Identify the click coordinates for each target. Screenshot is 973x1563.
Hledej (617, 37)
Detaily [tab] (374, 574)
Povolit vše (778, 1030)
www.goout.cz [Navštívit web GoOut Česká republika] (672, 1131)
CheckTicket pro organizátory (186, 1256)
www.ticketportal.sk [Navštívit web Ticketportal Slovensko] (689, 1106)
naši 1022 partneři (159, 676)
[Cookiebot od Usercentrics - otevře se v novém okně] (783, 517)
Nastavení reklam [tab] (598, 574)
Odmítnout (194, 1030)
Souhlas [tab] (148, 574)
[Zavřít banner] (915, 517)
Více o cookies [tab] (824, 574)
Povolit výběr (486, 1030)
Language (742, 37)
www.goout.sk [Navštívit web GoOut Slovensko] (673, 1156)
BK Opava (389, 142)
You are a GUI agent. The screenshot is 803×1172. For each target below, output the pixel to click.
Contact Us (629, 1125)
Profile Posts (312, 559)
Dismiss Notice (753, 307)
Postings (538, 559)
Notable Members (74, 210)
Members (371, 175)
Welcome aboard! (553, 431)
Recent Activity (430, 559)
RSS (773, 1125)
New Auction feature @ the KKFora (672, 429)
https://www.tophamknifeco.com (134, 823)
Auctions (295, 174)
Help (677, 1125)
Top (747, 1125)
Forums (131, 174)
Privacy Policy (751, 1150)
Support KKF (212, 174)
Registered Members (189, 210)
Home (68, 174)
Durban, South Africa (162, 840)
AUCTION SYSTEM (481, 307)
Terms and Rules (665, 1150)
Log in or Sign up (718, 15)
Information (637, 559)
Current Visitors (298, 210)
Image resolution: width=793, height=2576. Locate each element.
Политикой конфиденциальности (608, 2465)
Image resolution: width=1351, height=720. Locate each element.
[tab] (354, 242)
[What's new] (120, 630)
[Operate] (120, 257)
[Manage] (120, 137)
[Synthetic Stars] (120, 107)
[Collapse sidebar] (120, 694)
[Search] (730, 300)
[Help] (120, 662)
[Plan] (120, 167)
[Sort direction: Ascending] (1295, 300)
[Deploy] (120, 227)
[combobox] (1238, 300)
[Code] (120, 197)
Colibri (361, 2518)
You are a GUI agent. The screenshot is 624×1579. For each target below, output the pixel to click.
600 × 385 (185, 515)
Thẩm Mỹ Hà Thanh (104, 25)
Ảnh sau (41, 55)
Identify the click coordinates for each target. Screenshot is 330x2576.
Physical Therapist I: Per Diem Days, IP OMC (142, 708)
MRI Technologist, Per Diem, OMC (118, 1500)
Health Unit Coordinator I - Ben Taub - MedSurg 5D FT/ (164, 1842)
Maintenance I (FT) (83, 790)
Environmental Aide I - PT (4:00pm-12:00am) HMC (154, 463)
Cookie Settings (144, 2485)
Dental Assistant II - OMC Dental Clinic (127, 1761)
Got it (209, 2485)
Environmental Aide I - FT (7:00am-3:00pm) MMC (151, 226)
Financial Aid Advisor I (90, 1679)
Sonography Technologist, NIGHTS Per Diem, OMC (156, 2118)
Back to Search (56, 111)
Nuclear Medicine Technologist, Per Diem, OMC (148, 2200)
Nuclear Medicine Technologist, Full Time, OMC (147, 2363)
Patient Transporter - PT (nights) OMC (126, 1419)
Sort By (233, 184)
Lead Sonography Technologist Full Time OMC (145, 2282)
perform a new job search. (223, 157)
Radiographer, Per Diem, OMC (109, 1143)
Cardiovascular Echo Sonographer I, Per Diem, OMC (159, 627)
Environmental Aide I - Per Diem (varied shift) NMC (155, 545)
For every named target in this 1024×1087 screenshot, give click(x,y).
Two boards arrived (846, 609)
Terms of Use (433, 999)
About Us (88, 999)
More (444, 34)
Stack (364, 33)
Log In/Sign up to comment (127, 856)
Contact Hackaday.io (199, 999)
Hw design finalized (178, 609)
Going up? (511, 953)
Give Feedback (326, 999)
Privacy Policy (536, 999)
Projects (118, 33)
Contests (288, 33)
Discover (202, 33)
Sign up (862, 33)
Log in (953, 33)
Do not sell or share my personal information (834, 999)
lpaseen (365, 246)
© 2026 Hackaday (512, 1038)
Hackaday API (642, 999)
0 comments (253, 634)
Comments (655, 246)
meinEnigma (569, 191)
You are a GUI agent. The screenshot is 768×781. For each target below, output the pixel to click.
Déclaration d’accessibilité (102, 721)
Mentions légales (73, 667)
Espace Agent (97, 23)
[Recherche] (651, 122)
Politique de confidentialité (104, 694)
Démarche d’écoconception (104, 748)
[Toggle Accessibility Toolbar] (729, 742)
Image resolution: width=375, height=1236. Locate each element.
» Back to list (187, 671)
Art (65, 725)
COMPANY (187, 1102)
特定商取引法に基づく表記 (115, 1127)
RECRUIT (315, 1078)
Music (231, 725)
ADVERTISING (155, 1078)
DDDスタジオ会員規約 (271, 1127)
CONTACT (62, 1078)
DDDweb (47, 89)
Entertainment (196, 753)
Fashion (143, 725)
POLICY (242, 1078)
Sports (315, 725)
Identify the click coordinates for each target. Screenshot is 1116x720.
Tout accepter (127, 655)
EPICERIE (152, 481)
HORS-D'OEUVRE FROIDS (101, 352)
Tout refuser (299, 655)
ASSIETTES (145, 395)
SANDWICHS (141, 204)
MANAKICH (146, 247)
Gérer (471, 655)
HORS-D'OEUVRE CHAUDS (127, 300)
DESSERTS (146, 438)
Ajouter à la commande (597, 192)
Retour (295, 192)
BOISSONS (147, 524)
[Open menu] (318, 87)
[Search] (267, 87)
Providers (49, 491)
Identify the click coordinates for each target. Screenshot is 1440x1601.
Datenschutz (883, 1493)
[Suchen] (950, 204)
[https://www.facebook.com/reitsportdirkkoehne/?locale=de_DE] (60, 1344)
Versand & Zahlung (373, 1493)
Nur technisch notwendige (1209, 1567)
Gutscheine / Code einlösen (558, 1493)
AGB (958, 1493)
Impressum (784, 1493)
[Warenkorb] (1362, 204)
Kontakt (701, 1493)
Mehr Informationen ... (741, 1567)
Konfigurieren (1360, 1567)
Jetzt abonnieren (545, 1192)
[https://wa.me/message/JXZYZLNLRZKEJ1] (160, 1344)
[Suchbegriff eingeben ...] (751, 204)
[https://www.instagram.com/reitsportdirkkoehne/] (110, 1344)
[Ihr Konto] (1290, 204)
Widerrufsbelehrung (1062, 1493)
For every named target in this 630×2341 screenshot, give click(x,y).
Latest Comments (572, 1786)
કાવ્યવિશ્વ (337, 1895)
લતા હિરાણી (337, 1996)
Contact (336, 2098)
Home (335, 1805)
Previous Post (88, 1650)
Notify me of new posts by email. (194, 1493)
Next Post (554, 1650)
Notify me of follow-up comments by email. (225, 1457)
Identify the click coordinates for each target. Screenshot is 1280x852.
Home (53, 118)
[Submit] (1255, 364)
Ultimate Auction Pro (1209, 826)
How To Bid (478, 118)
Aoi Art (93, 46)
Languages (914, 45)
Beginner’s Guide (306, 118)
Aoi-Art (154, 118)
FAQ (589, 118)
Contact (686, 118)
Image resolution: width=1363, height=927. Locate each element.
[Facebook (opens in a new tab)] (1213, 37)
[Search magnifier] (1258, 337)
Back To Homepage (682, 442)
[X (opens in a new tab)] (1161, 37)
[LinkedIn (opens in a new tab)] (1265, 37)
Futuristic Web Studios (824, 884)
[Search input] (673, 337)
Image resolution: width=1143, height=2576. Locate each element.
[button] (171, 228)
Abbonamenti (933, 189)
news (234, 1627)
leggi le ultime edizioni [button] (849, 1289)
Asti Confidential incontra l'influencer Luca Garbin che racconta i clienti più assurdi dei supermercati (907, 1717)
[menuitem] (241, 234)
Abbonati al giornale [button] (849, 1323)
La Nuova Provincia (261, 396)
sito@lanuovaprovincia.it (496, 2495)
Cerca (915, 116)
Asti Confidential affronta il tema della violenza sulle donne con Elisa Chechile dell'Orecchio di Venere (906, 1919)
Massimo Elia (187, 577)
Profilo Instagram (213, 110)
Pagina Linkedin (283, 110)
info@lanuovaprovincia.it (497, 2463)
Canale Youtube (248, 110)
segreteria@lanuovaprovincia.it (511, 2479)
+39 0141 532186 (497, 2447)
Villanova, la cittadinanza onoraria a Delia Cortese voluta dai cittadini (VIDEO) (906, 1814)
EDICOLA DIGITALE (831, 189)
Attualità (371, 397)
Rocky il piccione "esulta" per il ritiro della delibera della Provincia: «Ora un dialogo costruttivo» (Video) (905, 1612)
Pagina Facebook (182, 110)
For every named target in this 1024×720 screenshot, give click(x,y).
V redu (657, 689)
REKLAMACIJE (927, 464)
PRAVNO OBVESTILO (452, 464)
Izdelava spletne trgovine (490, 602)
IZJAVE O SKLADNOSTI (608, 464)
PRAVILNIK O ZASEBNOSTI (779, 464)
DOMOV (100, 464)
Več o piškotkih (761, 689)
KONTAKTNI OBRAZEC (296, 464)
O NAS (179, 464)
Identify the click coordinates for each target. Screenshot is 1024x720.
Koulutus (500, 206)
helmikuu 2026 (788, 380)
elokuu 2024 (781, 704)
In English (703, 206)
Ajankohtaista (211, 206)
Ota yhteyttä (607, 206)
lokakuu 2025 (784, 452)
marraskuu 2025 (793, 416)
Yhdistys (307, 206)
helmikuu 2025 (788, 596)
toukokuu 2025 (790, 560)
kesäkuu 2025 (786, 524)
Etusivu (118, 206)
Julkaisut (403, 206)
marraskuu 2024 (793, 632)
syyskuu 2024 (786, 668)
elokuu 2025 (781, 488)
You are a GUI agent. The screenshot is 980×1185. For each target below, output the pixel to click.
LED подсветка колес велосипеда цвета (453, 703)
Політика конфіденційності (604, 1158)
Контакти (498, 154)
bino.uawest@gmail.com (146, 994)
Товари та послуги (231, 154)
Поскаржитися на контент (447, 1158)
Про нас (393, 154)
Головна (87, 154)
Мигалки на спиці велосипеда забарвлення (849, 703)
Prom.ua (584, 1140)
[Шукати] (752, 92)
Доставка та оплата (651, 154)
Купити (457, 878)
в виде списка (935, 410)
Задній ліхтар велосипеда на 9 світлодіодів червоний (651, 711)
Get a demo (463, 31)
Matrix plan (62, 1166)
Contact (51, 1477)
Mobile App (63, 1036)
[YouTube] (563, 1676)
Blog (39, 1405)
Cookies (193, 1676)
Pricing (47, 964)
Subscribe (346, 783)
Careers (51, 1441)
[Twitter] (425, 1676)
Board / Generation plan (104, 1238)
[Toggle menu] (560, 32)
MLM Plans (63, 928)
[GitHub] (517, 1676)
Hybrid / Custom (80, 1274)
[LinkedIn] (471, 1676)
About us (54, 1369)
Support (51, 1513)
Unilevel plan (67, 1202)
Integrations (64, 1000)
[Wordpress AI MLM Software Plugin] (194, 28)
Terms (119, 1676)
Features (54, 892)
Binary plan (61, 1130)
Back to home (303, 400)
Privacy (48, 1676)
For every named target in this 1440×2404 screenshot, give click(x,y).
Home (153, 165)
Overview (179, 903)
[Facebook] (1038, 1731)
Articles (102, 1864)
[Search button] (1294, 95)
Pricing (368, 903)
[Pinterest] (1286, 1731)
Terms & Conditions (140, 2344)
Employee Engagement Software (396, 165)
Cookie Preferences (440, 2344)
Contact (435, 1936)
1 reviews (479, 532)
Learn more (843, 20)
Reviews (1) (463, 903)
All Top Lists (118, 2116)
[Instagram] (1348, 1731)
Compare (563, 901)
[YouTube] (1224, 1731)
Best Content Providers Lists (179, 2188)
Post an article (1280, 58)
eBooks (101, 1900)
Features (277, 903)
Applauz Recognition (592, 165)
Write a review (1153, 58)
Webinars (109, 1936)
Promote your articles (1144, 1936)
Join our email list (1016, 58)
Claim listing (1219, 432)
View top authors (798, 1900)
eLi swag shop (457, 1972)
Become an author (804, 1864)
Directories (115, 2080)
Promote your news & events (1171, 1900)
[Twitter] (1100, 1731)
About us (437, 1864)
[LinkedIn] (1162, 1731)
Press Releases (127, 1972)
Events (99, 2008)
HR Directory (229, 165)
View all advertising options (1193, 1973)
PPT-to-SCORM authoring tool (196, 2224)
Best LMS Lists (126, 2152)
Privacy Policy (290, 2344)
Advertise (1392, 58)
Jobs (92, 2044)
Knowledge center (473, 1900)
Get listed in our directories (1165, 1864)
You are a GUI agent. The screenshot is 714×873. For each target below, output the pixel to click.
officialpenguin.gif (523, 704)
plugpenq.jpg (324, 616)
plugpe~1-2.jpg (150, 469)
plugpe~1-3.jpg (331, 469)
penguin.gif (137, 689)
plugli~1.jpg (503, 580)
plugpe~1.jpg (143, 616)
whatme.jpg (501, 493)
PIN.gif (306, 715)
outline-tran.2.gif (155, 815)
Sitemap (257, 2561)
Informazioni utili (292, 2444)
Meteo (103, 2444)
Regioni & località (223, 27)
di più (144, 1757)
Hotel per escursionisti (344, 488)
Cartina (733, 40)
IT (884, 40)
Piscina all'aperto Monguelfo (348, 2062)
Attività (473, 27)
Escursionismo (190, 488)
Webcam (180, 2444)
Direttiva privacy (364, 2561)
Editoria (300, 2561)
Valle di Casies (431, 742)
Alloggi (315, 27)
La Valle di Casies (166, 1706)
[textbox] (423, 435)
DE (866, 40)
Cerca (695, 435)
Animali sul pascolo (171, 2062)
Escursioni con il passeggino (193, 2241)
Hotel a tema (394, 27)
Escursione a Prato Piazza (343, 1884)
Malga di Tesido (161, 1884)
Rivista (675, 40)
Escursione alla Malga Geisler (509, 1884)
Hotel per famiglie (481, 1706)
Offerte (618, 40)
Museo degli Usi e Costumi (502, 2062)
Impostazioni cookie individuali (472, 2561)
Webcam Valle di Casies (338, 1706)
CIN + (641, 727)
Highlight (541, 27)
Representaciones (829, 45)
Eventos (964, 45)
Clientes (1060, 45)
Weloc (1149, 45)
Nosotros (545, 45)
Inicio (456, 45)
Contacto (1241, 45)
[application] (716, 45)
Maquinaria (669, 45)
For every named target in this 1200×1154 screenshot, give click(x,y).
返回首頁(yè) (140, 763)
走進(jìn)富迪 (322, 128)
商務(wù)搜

▶ Instructions to follow: Copy out every line above where "Technologist" is present.

▶ Answer for this exercise:
MRI Technologist, Per Diem, OMC (118, 1500)
Sonography Technologist, NIGHTS Per Diem, OMC (156, 2118)
Nuclear Medicine Technologist, Per Diem, OMC (148, 2200)
Nuclear Medicine Technologist, Full Time, OMC (147, 2363)
Lead Sonography Technologist Full Time OMC (145, 2282)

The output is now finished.